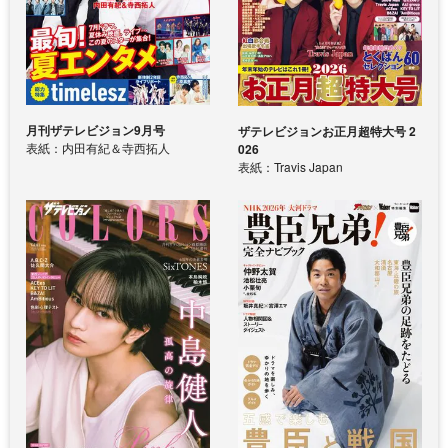
月刊ザテレビジョン9月号
ザテレビジョンお正月超特大号 2
表紙：内田有紀＆寺西拓人
026
表紙：Travis Japan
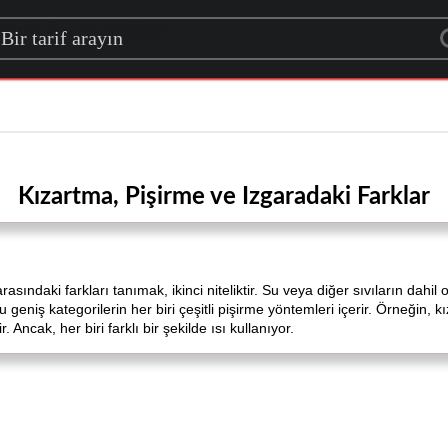
rch for a recipe
Kızartma, Pişirme ve Izgaradaki Farklar
arasındaki farkları tanımak, ikinci niteliktir. Su veya diğer sıvıların dahi
bu geniş kategorilerin her biri çeşitli pişirme yöntemleri içerir. Örneğin
 Ancak, her biri farklı bir şekilde ısı kullanıyor.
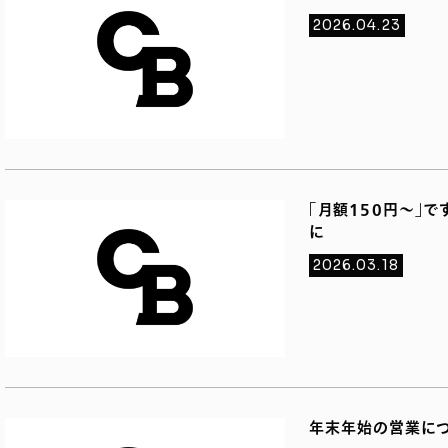
2026.04.23
「月額150円〜」
に
2026.03.18
年末年始の営業につ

- **Action item**:
Start to finish, write out the data above exactly, omitting all pictures.

- **Written response**:
月刊ザテレビジョン9月号
ザテレビジョンお正月超特大号 2
表紙：内田有紀＆寺西拓人
026
表紙：Travis Japan
rch for a recipe
Kızartma, Pişirme ve Izgaradaki Farklar
arasındaki farkları tanımak, ikinci niteliktir. Su veya diğer sıvıların dahi
bu geniş kategorilerin her biri çeşitli pişirme yöntemleri içerir. Örneğin
 Ancak, her biri farklı bir şekilde ısı kullanıyor.
2026.04.23
「月額150円〜」
に
2026.03.18
年末年始の営業につ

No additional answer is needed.